Niezbyt interesując się dalszym losem ugryzionego, wydostałam się z tłumu i poszukałam spojrzeniem znajomych twarzy. Magowie, którzy sami jeszcze nie do końca doszli do siebie, próbowali zaprowadzić jaki taki porządek i powstrzymać panikę. Zaczęli od słupa. O ile z piegowatym chłopakiem, akrobatą i kotem nie mieli szczególnych problemów, o tyle gruba baba tylko mocniej ściskała nogi i ręce i buczała. Blokada antymagiczna dała się we znaki nie tylko mnie i teraz bakałarze kręcili się pod słupem jak lisy pod bocianim gniazdem. Ostatecznie kobiecina poddała się perswazji i rozluźniła… zęby. Kosz obrócił się w locie, jajka rozproszyły się i ani jedno nie chybiło celu. Wszystkie próby chętnych do wejścia na słup skończyły się niepowodzeniem. Po uwolnieniu ust baba darła się dzikim głosem. Dziadek, który siedział wyżej od grubaski i pragnął możliwie szybko znaleźć się na ziemi, popchnął ją nogą, wskutek czego zaczęła powoli ześlizgiwać się w dół. W ten okrutny sposób asystował jej do samego dołu słupa, ale zamiast podziękowań grubaska rzuciła się na niego z pięściami.

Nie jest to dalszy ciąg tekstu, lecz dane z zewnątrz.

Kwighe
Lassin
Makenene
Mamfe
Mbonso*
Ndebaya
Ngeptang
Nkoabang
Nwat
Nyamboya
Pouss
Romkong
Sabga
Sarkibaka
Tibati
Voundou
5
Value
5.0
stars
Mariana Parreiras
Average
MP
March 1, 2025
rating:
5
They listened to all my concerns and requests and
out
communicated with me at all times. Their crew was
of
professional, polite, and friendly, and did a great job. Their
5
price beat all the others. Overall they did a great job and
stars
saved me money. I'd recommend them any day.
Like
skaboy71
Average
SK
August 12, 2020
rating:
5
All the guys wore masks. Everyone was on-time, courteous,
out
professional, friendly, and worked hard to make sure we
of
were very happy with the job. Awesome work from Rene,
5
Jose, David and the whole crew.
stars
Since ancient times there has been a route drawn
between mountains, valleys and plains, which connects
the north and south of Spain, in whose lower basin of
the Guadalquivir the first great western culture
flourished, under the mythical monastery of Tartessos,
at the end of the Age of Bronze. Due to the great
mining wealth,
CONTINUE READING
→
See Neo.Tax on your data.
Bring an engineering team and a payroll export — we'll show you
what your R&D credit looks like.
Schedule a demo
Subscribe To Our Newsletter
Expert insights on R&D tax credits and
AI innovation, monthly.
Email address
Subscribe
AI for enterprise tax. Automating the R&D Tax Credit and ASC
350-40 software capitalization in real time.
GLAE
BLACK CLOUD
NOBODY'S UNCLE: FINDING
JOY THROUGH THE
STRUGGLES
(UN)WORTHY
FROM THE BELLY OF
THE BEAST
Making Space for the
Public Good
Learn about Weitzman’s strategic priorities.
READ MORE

Od tego zajmującego widoku oderwał mnie mistrz, jednocześnie prawie odrywając mi ucho.
– Tu jesteś, zakało! – Mistrz wyglądał naprawdę przerażająco. Oczy miotały pioruny, lewy policzek był poplamiony żółtkiem, a w posklejanej brodzie utknęły kawałki skorupy jajka.

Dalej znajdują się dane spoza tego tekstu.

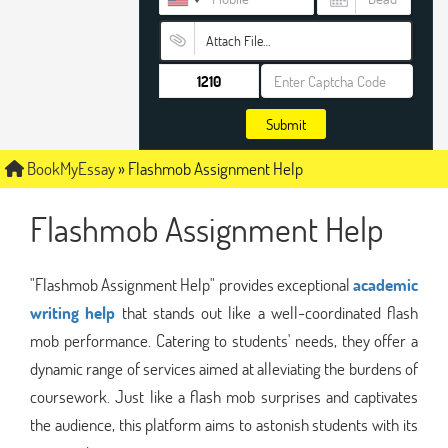
Attach File…
Submit
BookMyEssay
»
Flashmob Assignment Help
Flashmob Assignment Help
"Flashmob Assignment Help" provides exceptional
academic
writing help
that stands out like a well-coordinated flash
mob performance. Catering to students' needs, they offer a
dynamic range of services aimed at alleviating the burdens of
coursework. Just like a flash mob surprises and captivates
the audience, this platform aims to astonish students with its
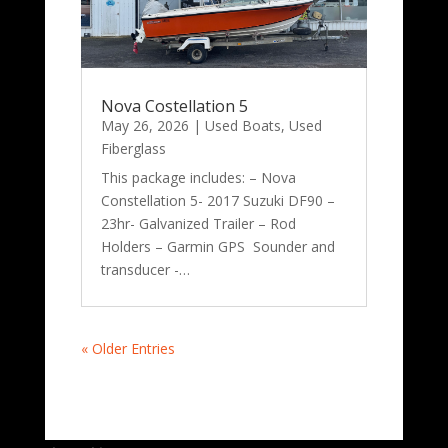
Nova Costellation 5
May 26, 2026
|
Used Boats
,
Used
Fiberglass
This package includes: – Nova
Constellation 5- 2017 Suzuki DF90 –
23hr- Galvanized Trailer – Rod
Holders – Garmin GPS Sounder and
transducer -…
« Older Entries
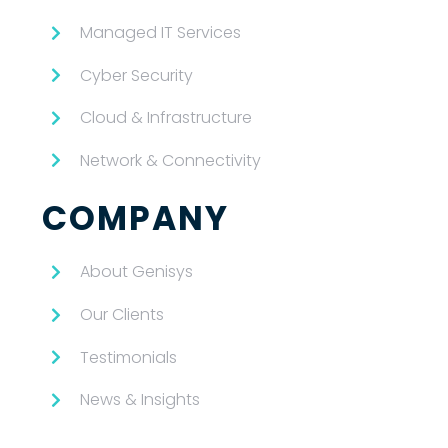
Managed IT Services
Cyber Security
Cloud & Infrastructure
Network & Connectivity
COMPANY
About Genisys
Our Clients
Testimonials
News & Insights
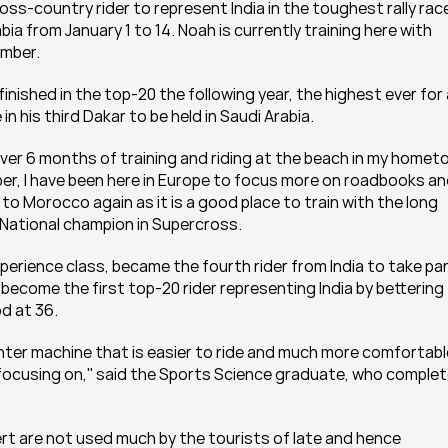
ross-country rider to represent India in the toughest rally race
bia from January 1 to 14. Noah is currently training here with 
ember.
nished in the top-20 the following year, the highest ever for 
te in his third Dakar to be held in Saudi Arabia.
 over 6 months of training and riding at the beach in my homet
mber, I have been here in Europe to focus more on roadbooks an
o Morocco again as it is a good place to train with the long 
e National champion in Supercross.
perience class, became the fourth rider from India to take part
 become the first top-20 rider representing India by bettering 
d at 36.
lighter machine that is easier to ride and much more comfortable
 focusing on,'' said the Sports Science graduate, who complet
esert are not used much by the tourists of late and hence 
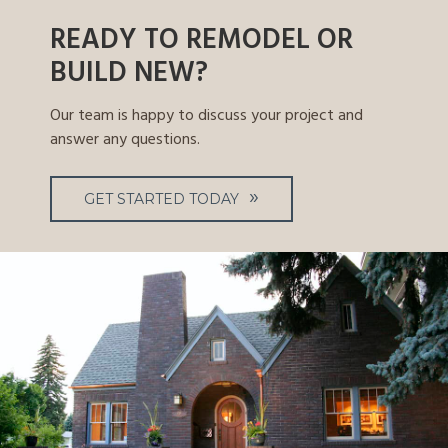
READY TO REMODEL OR
BUILD NEW?
Our team is happy to discuss your project and
answer any questions.
GET STARTED TODAY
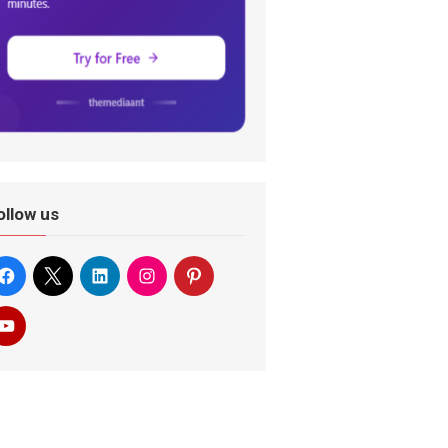
ollow us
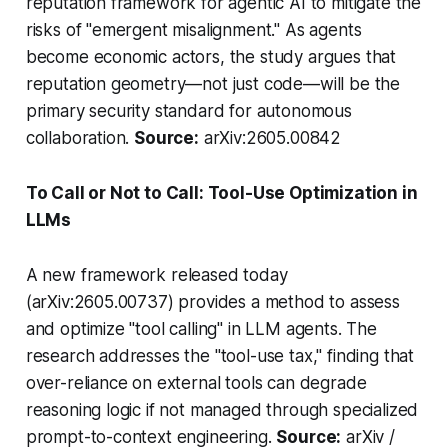
reputation framework for agentic AI to mitigate the
risks of "emergent misalignment." As agents
become economic actors, the study argues that
reputation geometry—not just code—will be the
primary security standard for autonomous
collaboration.
Source:
arXiv:2605.00842
To Call or Not to Call: Tool-Use Optimization in
LLMs
A new framework released today
(arXiv:2605.00737) provides a method to assess
and optimize "tool calling" in LLM agents. The
research addresses the "tool-use tax," finding that
over-reliance on external tools can degrade
reasoning logic if not managed through specialized
prompt-to-context engineering.
Source:
arXiv /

Pisnęłam i zawisłam na uchu.
– Marsz do szkoły i to już! Wieczorem się tobą zajmę!
– Za co?!
Zamiast odpowiedzi wymierzył mi taki policzek, że pociemniało mi w oczach. Gdy mrok się nieco rozjaśnił, zobaczyłam plecy mistrza, który oddalał się, jak mi się wydało, z moim lewym uchem w ręku. Panikę z powodu kudłaka zastąpiły jęki z tytułu strat. Kupcy, utraciwszy dar mowy, załamywali ręce nad towarem, w części zniszczonym, a w części ukradzionym. Tłusta ruda świnia ze szczęśliwym chrząkaniem wygrzebywała ryjem wdeptane w błoto obwarzanki z makiem. Gdzieś nieopodal dziko darła się kobieta.

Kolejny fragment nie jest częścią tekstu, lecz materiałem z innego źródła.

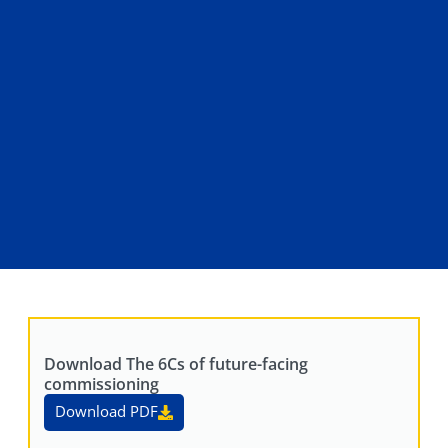
Download The 6Cs of future-facing
commissioning
Download PDF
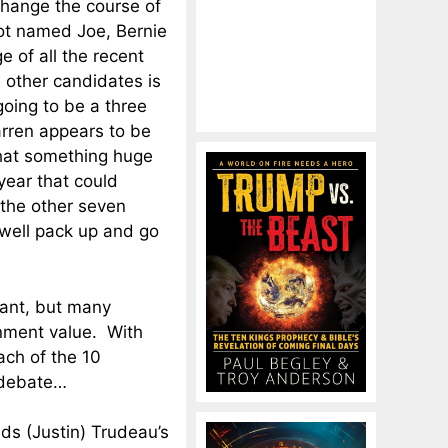
change the course of
ot named Joe, Bernie
e of all the recent
 other candidates is
 going to be a three
rren appears to be
that something huge
ear that could
 the other seven
well pack up and go
tant, but many
nment value. With
ach of the 10
 debate…
inds (Justin) Trudeau’s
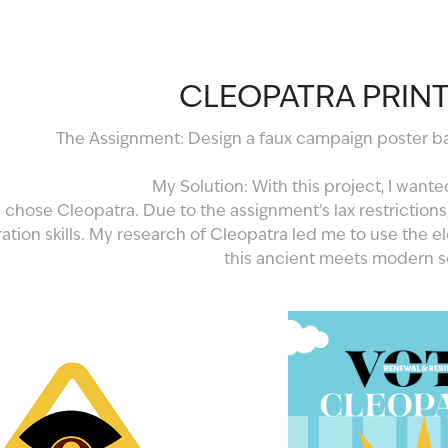
CLEOPATRA PRINT
The Assignment: Design a faux campaign poster bas
My Solution: With this project, I wante
 chose Cleopatra. Due to the assignment’s lax restrictions
tration skills. My research of Cleopatra led me to use the 
this ancient meets modern s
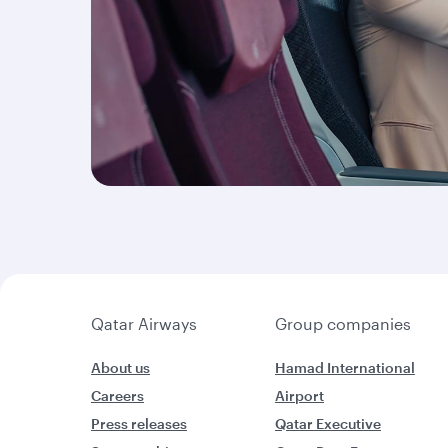
Qatar Airways
Group companies
About us
Hamad International
Careers
Airport
Press releases
Qatar Executive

W pierwszej kolejności złapałam się za ucho – bardzo zszokowała mnie jego obecność. Sytuacja wymagała zdecydowanych działań. Rzuciłam się tam i tu, po czym zobaczyłam swoją kobyłkę, która w zamyśleniu spacerowała wzdłuż pustych straganów, zbierając z jednej lady marchewkę, a z kolejnej jabłko. Wodze z odłamkiem deski ciągnęły się za nią po ziemi.